China hits out at US debt 'addiction'
China hit out at the United States on Saturday after its unprecedented ratings downgrade, with state media saying that the world's largest economy needed to cure its "addiction" to debt.
Other Asian nations, such as Japan and South Korea, reacted cautiously and along with Australia warned against over-reaction after Standard & Poor's cut the US rating from the top notch triple-A to AA+ on Friday.
But Beijing, the largest foreign holder of US Treasuries, said in a stinging English-language commentary carried by the official Xinhua news agency that it had "every right" to demand Washington address its structural debt problems and safeguard Chinese dollar assets.
Washington needed to "come to terms with the painful fact that the good old days when it could just borrow its way out of messes of its own making are finally gone," Xinhua said.

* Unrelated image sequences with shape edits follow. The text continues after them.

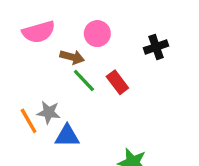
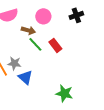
black cross: (156, 47) -> (76, 15), moved
blue triangle: (67, 136) -> (25, 77), turned 42

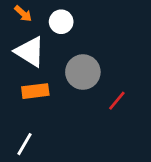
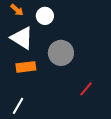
red line: (117, 101) -> (86, 89), moved

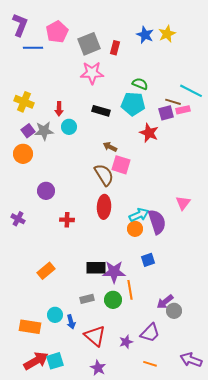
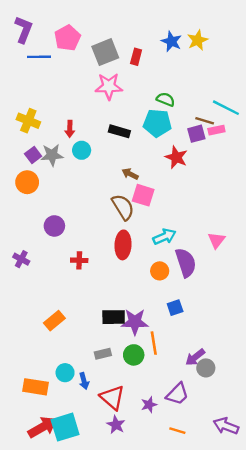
cyan arrow: (139, 215) -> (164, 237), moved
cyan square: (55, 361) -> (65, 427), size x1.4
purple star: (98, 368) -> (116, 425), moved

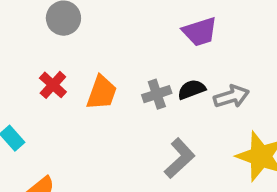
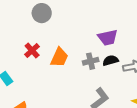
purple trapezoid: (200, 32) -> (108, 38), moved

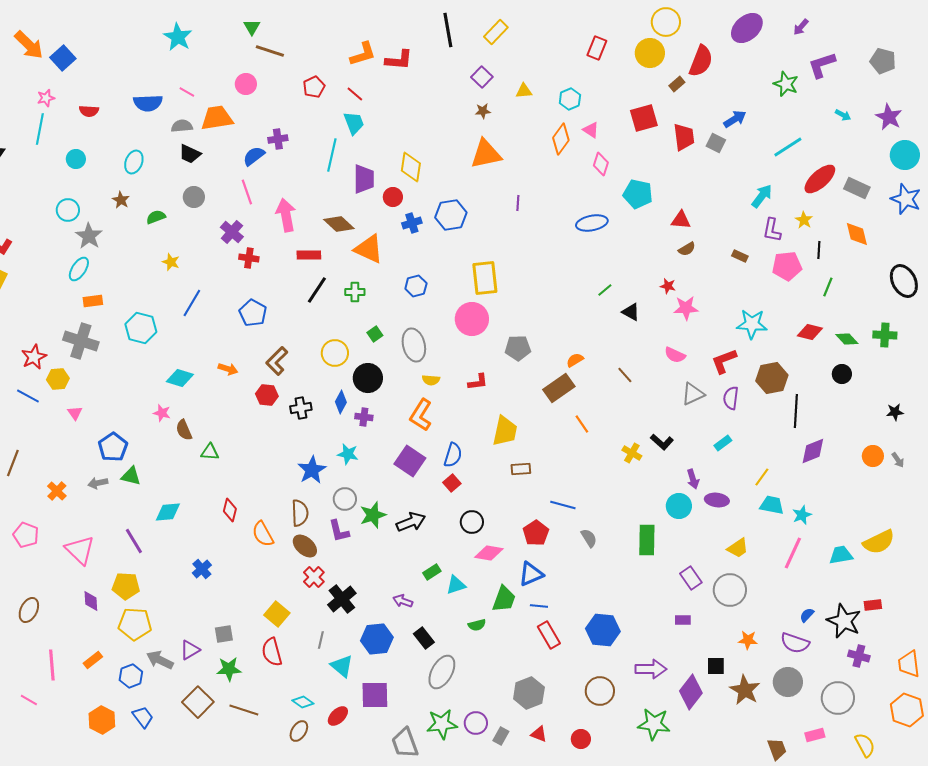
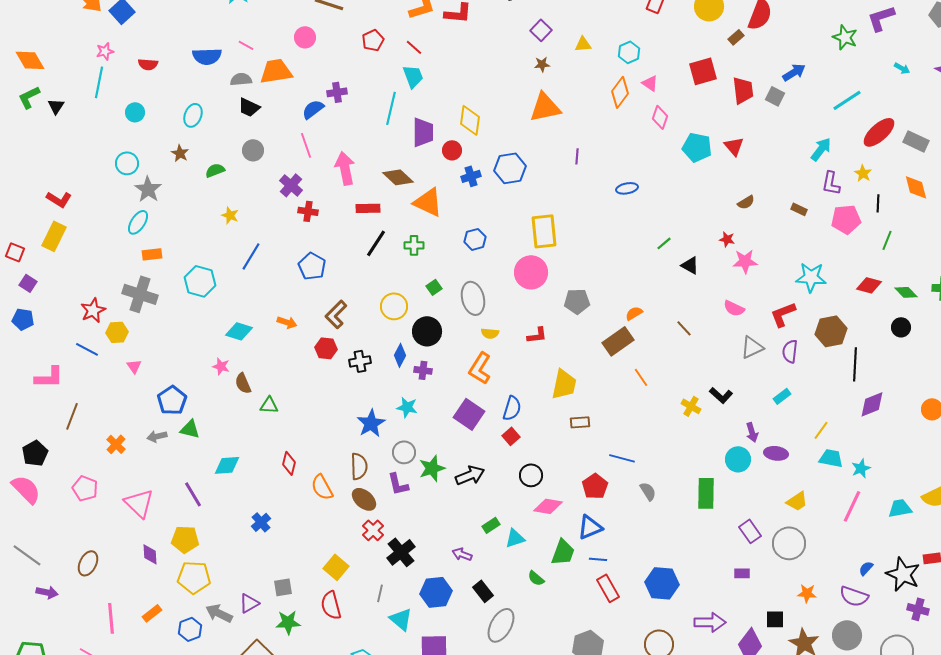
red triangle: (681, 220) -> (734, 146), moved, turned 45
blue ellipse: (592, 223) -> (627, 188), moved, size x0.7
green semicircle: (477, 625) -> (536, 578), turned 54

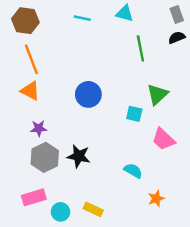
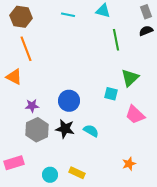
orange triangle: (30, 91) -> (14, 77), moved
blue circle: (88, 94) -> (69, 101), moved
cyan semicircle: (133, 171) -> (91, 131), moved
pink rectangle: (34, 197) -> (14, 163), moved

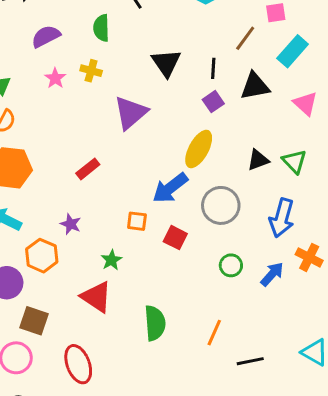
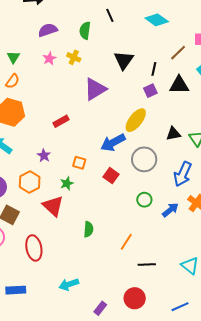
orange square: (137, 221) -> (79, 163), moved
orange hexagon: (42, 256) -> (30, 182), moved
green semicircle: (155, 323) -> (88, 229), size x0.7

"To cure its addiction to debts, the United States has to re-establish the common sense principle that one should live within its means," the commentary added.
Officials in Japan, which has the second-largest US debt holdings, gave a more measured response, saying their trust in US Treasuries remained unchanged.
S&P said politicians in Washington were becoming less able to get to grips with the country's huge fiscal deficit and debt load.
The ratings agency gave a negative outlook for the US, saying there was a chance its rating could be cut again within two years if progress is not made cutting the government budget gap.